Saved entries
_ _ _ _
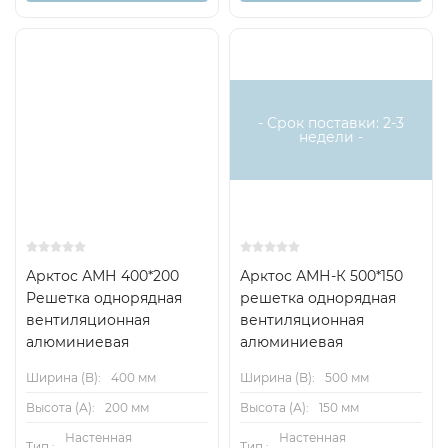
- Срок поставки: 2-3
недели -
Арктос АМН 400*200
Арктос АМН-К 500*150
Решетка однорядная
решетка однорядная
вентиляционная
вентиляционная
алюминиевая
алюминиевая
Ширина (B):
400 мм
Ширина (B):
500 мм
Высота (А):
200 мм
Высота (А):
150 мм
Настенная
Настенная
Тип.:
Тип.:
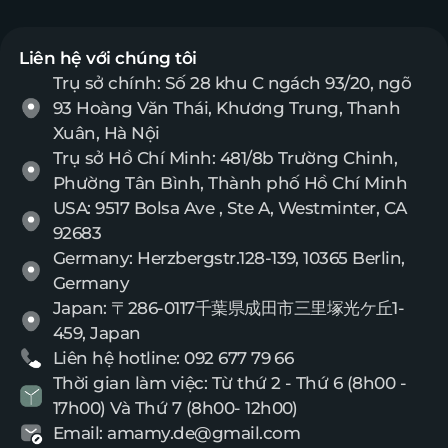
Liên hệ với chúng tôi
Trụ sở chính: Số 28 khu C ngách 93/20, ngõ
93 Hoàng Văn Thái, Khương Trung, Thanh
Xuân, Hà Nội
Trụ sở Hồ Chí Minh: 481/8b Trường Chinh,
Phường Tân Bình, Thành phố Hồ Chí Minh
USA: 9517 Bolsa Ave , Ste A, Westminter, CA
92683
Germany: Herzbergstr.128-139, 10365 Berlin,
Germany
Japan: 〒286-0117千葉県成田市三里塚光ケ丘1-
459, Japan
Liên hệ hotline: 092 677 79 66
Thời gian làm việc: Từ thứ 2 - Thứ 6 (8h00 -
17h00) Và Thứ 7 (8h00- 12h00)
Email: amamy.de@gmail.com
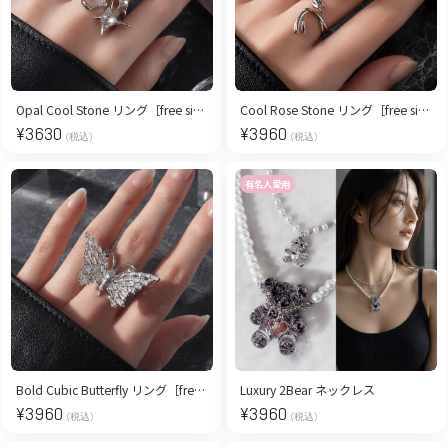
Opal Cool Stone リング［free size］
Cool Rose Stone リング［free size］
¥
3630
¥
3960
(税込)
(税込)
有名人愛用
Bold Cubic Butterfly リング［free size］
Luxury 2Bear ネックレス
¥
3960
¥
3960
(税込)
(税込)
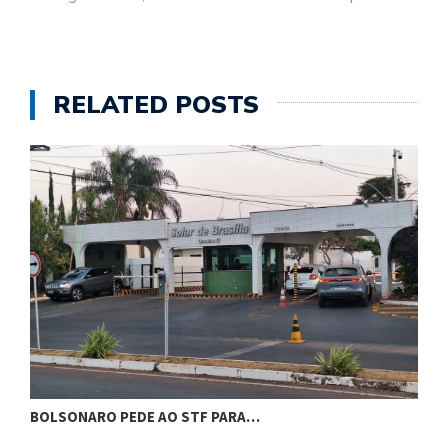
RELATED POSTS
BOLSONARO PEDE AO STF PARA…
C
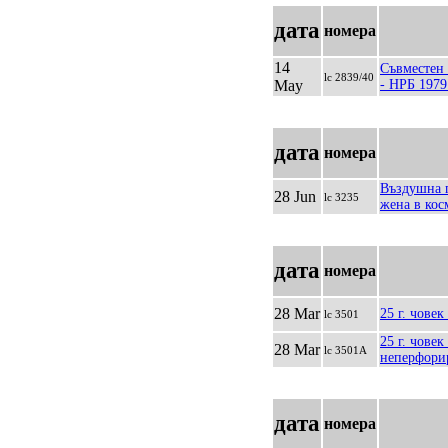
дата
номера
14
Съвместен
lc 2839/40
May
- НРБ 1979
дата
номера
Въздушна п
28 Jun
lc 3235
жена в кос
дата
номера
28 Mar
25 г. човек
lc 3501
25 г. човек
28 Mar
lc 3501A
неперфори
дата
номера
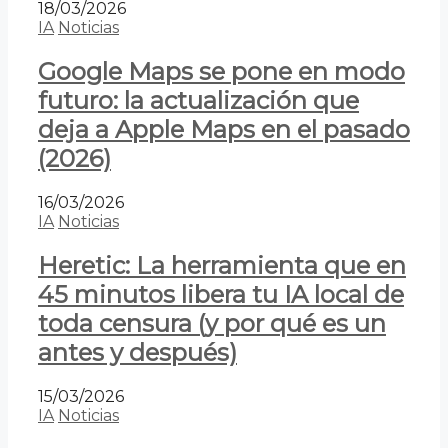
18/03/2026
IA
Noticias
Google Maps se pone en modo
futuro: la actualización que
deja a Apple Maps en el pasado
(2026)
16/03/2026
IA
Noticias
Heretic: La herramienta que en
45 minutos libera tu IA local de
toda censura (y por qué es un
antes y después)
15/03/2026
IA
Noticias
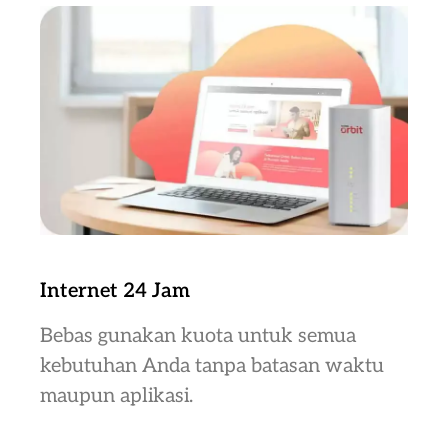
Internet 24 Jam
Bebas gunakan kuota untuk semua
kebutuhan Anda tanpa batasan waktu
maupun aplikasi.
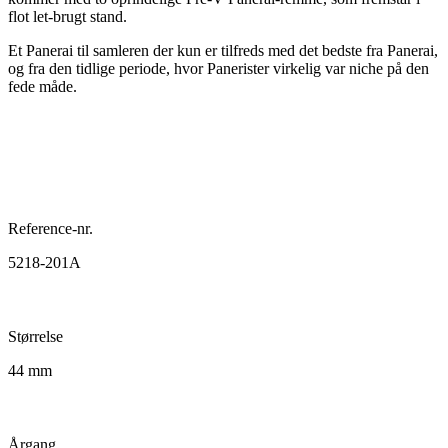
flot let-brugt stand.
Et Panerai til samleren der kun er tilfreds med det bedste fra Panerai,
og fra den tidlige periode, hvor Panerister virkelig var niche på den
fede måde.
Reference-nr.
5218-201A
Størrelse
44 mm
Årgang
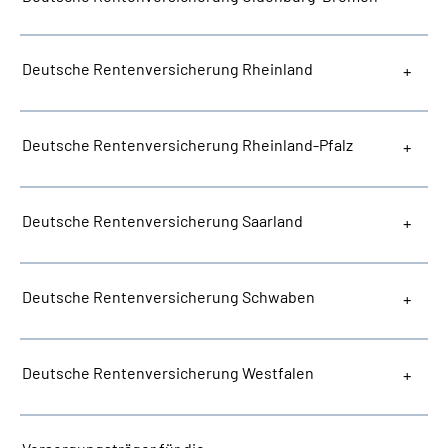
Deutsche Rentenversicherung Rheinland
Deutsche Rentenversicherung Rheinland-Pfalz
Deutsche Rentenversicherung Saarland
Deutsche Rentenversicherung Schwaben
Deutsche Rentenversicherung Westfalen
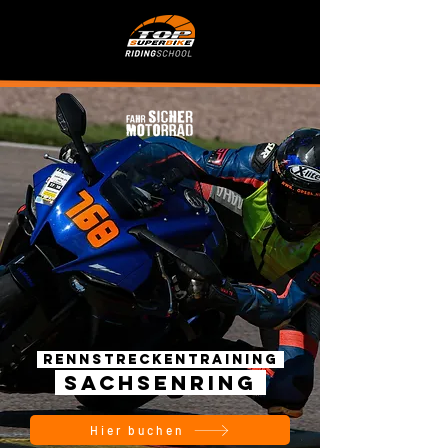
RENNSTRECKENtraining
SACHSENRING
Hier buchen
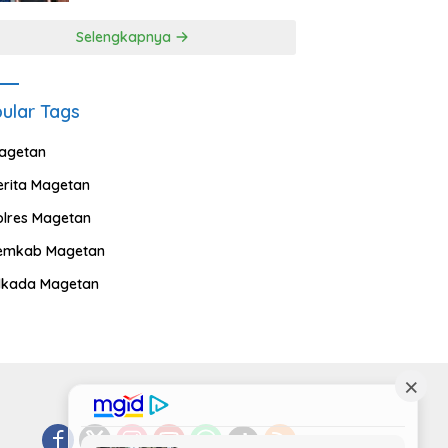
Selengkapnya
ular Tags
agetan
erita Magetan
olres Magetan
emkab Magetan
ilkada Magetan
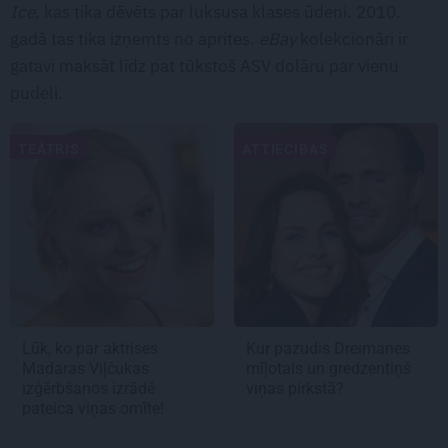
Ice
, kas tika dēvēts par luksusa klases ūdeni. 2010.
gadā tas tika izņemts no aprites.
eBay
kolekcionāri ir
gatavi maksāt līdz pat tūkstoš ASV dolāru par vienu
pudeli.
TEĀTRIS
ATTIECĪBAS
Lūk, ko par aktrises
Kur pazudis Dreimanes
Madaras Viļčukas
mīļotais un gredzentiņš
izģērbšanos izrādē
viņas pirkstā?
pateica viņas omīte!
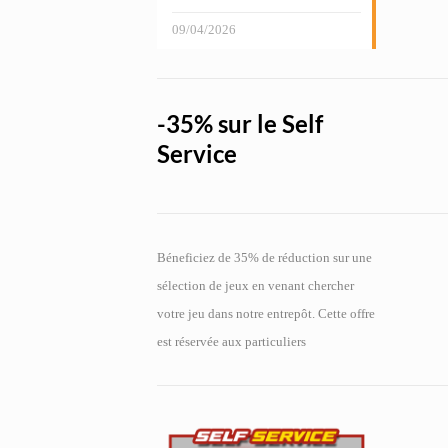
09/04/2026
-35% sur le Self
Service
Béneficiez de 35% de réduction sur une
sélection de jeux en venant chercher
votre jeu dans notre entrepôt. Cette offre
est réservée aux particuliers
_ _ _ _
## EXERCISE DESCRIPTION
Leave out every picture, and copy exactly the lines above starting at the one holding "Phường Tân Bình, Thành phố Hồ Chí Minh" and ending at the one holding "votre jeu dans notre entrepôt. Cette offre", no more and no less.

## EXPECTED ANSWER
Phường Tân Bình, Thành phố Hồ Chí Minh
USA: 9517 Bolsa Ave , Ste A, Westminter, CA
92683
Germany: Herzbergstr.128-139, 10365 Berlin,
Germany
Japan: 〒286-0117千葉県成田市三里塚光ケ丘1-
459, Japan
Liên hệ hotline: 092 677 79 66
Thời gian làm việc: Từ thứ 2 - Thứ 6 (8h00 -
17h00) Và Thứ 7 (8h00- 12h00)
Email: amamy.de@gmail.com
Opal Cool Stone リング［free size］
Cool Rose Stone リング［free size］
¥
3630
¥
3960
(税込)
(税込)
有名人愛用
Bold Cubic Butterfly リング［free size］
Luxury 2Bear ネックレス
¥
3960
¥
3960
(税込)
(税込)
RELATED POSTS
BOLSONARO PEDE AO STF PARA…
C
дата
номера
14
Съвместен
lc 2839/40
May
- НРБ 1979
дата
номера
Въздушна п
28 Jun
lc 3235
жена в кос
дата
номера
28 Mar
25 г. човек
lc 3501
25 г. човек
28 Mar
lc 3501A
неперфори
дата
номера
18/03/2026
IA
Noticias
Google Maps se pone en modo
futuro: la actualización que
deja a Apple Maps en el pasado
(2026)
16/03/2026
IA
Noticias
Heretic: La herramienta que en
45 minutos libera tu IA local de
toda censura (y por qué es un
antes y después)
15/03/2026
IA
Noticias
Internet 24 Jam
Bebas gunakan kuota untuk semua
kebutuhan Anda tanpa batasan waktu
maupun aplikasi.
flot let-brugt stand.
Et Panerai til samleren der kun er tilfreds med det bedste fra Panerai,
og fra den tidlige periode, hvor Panerister virkelig var niche på den
fede måde.
Reference-nr.
5218-201A
Størrelse
44 mm
Årgang
Deutsche Rentenversicherung Rheinland
Deutsche Rentenversicherung Rheinland-Pfalz
Deutsche Rentenversicherung Saarland
Deutsche Rentenversicherung Schwaben
Deutsche Rentenversicherung Westfalen
RENNSTRECKENtraining
SACHSENRING
Hier buchen
Selengkapnya
ular Tags
agetan
erita Magetan
olres Magetan
emkab Magetan
ilkada Magetan
Ice
, kas tika dēvēts par luksusa klases ūdeni. 2010.
gadā tas tika izņemts no aprites.
eBay
kolekcionāri ir
gatavi maksāt līdz pat tūkstoš ASV dolāru par vienu
pudeli.
TEĀTRIS
ATTIECĪBAS
Lūk, ko par aktrises
Kur pazudis Dreimanes
Madaras Viļčukas
mīļotais un gredzentiņš
izģērbšanos izrādē
viņas pirkstā?
pateica viņas omīte!
09/04/2026
-35% sur le Self
Service
Béneficiez de 35% de réduction sur une
sélection de jeux en venant chercher
votre jeu dans notre entrepôt. Cette offre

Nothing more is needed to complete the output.